The Most Important Skills for a Software Developer

Bryan Lott published on
3 min, 508 words

First off, this isn't going to be a post about languages, technologies, etc. It would be borderline pointless to write one of those as they come and go so quickly, which brings me to my first important skill:

Adaptability

Or, if you don't change, you die. Sure there are still some COBOL programmers around, and I'm sure they get paid a lot of money to keep what's essentially a dead skill around, but I have a suspicion that field is shrinking. We've been making a pretty heavy push at work to migrate everything up to the cloud lately. In a lot of cases it's a pain in the ass to do so, but in the end, it'll probably be worth it. Now, imagine yourself as being "that guy" (I'm using the male pronoun on purpose here) that won't adapt, won't learn, won't grow with whatever direction the business wants to go in. Imagine yourself out of a job!

Curiosity

Or, I wonder what this does? This is the one place where a lot of more experienced developers lose their way (speaking from my own personal experience, of course). If you react to something new with "ugggh, it's something new that I have to learn" instead of with wonder, it might be time to re-examine some things. In some ways, it's your job to constantly be pushing the boundaries of what can be done in tech. A large part of that job is learning about what others have done and then implementing that to make things better.

Exploration

Or, huh, that sounds interesting, let's go exploring! In essence, this is the flip side of curiosity. Instead of learning someone else's tech, go build something new. A great reminder for this is to have a 'whizbang' project folder on every computer you control. It's a gentle nudge to always be thinking about the really hard problems.

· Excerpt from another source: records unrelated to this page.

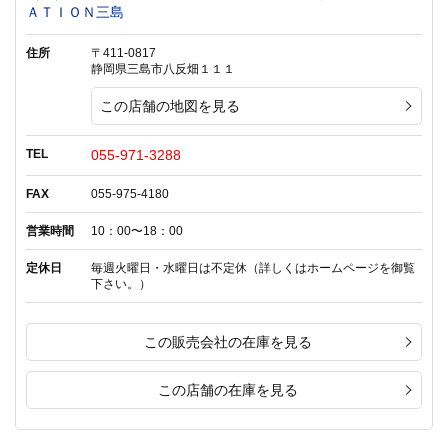
ＡＴＩＯＮ三島
住所
〒411-0817
静岡県三島市八反畑１１１
この店舗の地図を見る
TEL
055-971-3288
FAX
055-975-4180
営業時間
10：00〜18：00
定休日
毎週火曜日・水曜日は不定休（詳しくはホームページを御覧
下さい。）
この販売会社の在庫を見る
この店舗の在庫を見る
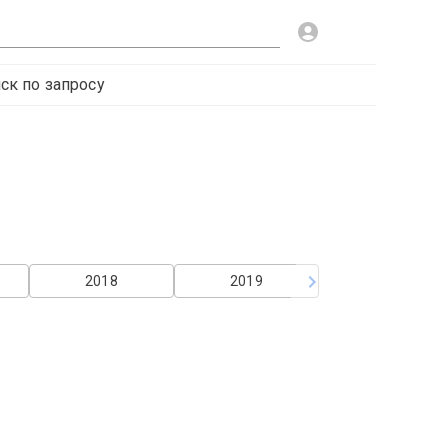
ск по запросу
2018
2019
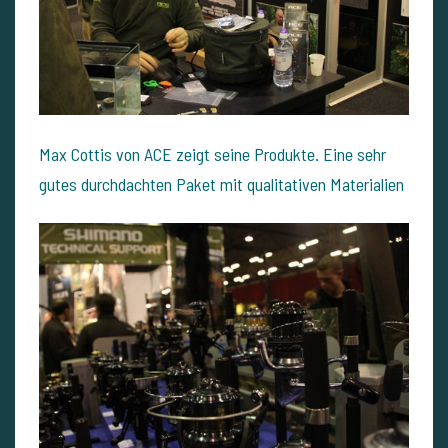
Max Cottis von ACE zeigt seine Produkte. Eine sehr
gutes durchdachten Paket mit qualitativen Materialien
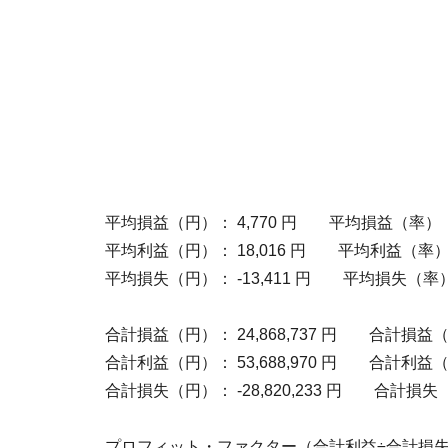
平均損益（円）： 4,770 円 平均損益（率）： 
平均利益（円）： 18,016 円 平均利益（率）： 
平均損失（円）： -13,411 円 平均損失（率）： 
合計損益（円）： 24,868,737 円 合計損益（率）
合計利益（円）： 53,688,970 円 合計利益（率）
合計損失（円）： -28,820,233 円 合計損失（率）
プロフィット・ファクター（合計利益÷合計損失）：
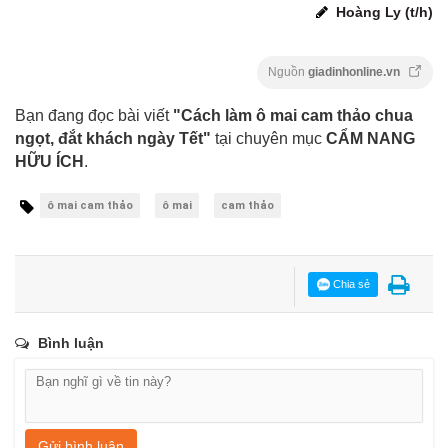
Hoàng Ly (t/h)
Nguồn
giadinhonline.vn
Bạn đang đọc bài viết
"Cách làm ô mai cam thảo chua
ngọt, đắt khách ngày Tết"
tại chuyên mục
CẨM NANG
HỮU ÍCH
.
ô mai cam thảo
ô mai
cam thảo
Chia sẻ
Bình luận
Gửi bình luận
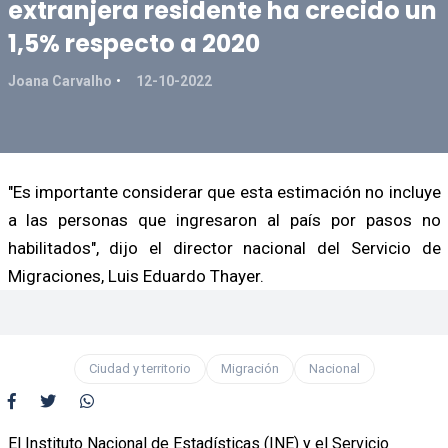
extranjera residente ha crecido un
1,5% respecto a 2020
Joana Carvalho
12-10-2022
"Es importante considerar que esta estimación no incluye
a las personas que ingresaron al país por pasos no
habilitados", dijo el director nacional del Servicio de
Migraciones, Luis Eduardo Thayer.
Ciudad y territorio
Migración
Nacional
El Instituto Nacional de Estadísticas (INE) y el Servicio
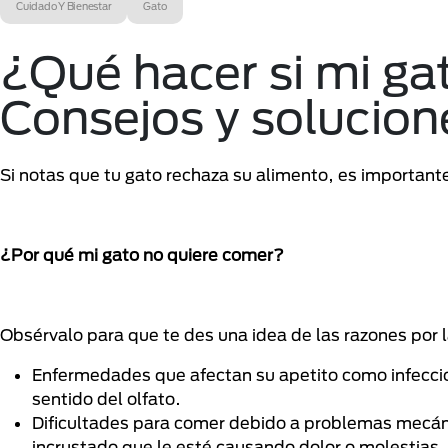
Cuidado Y Bienestar
Gato
¿Qué hacer si mi ga
Consejos y solucion
Si notas que tu gato rechaza su alimento, es importan
¿Por qué mi gato no quiere comer?
Obsérvalo para que te des una idea de las razones por 
Enfermedades que afectan su apetito como infeccio
sentido del olfato.
Dificultades para comer debido a problemas mecáni
incrustado que le esté causando dolor o molestias.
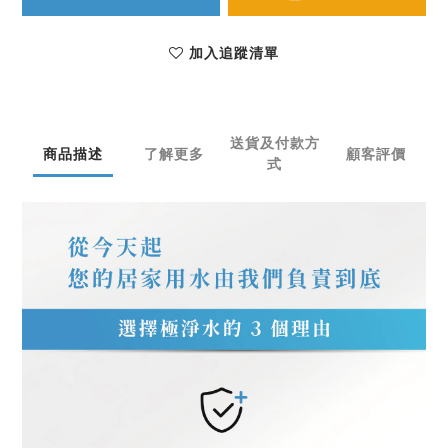
加入追蹤清單
送貨及付款方
商品描述
了解更多
顧客評價
式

This concept came from Jeff Knupp's awesome blog: Whizbang Project Post

Fearlessness

Or, break stuff! Get your hands dirty! Is it a technology you don't understand, can't wrap your brain around? Who cares! Go play with it, get it installed, get a hello world working, and then go nuts. It's one of the best ways to internalize how a given technology can work (or not!) for you. As long as you're not driving your local sysadmin nuts with breaking hardware, you should be good. All of this boils down to having an entrepreneurial mindset as it relates to pushing tech forward into the future. If you're not learning, pushing things forward, making stuff better, then the question you need to be asking is whether you're stagnating. If you're stagnating it makes it very easy to replace you unless you've built walls of code around your position that only you understand. And that, very quickly, turns you into a curmudgeon (or a BOFH).

Don't be a curmudgeon, no one likes 'em and I've never seen one that was actually happy.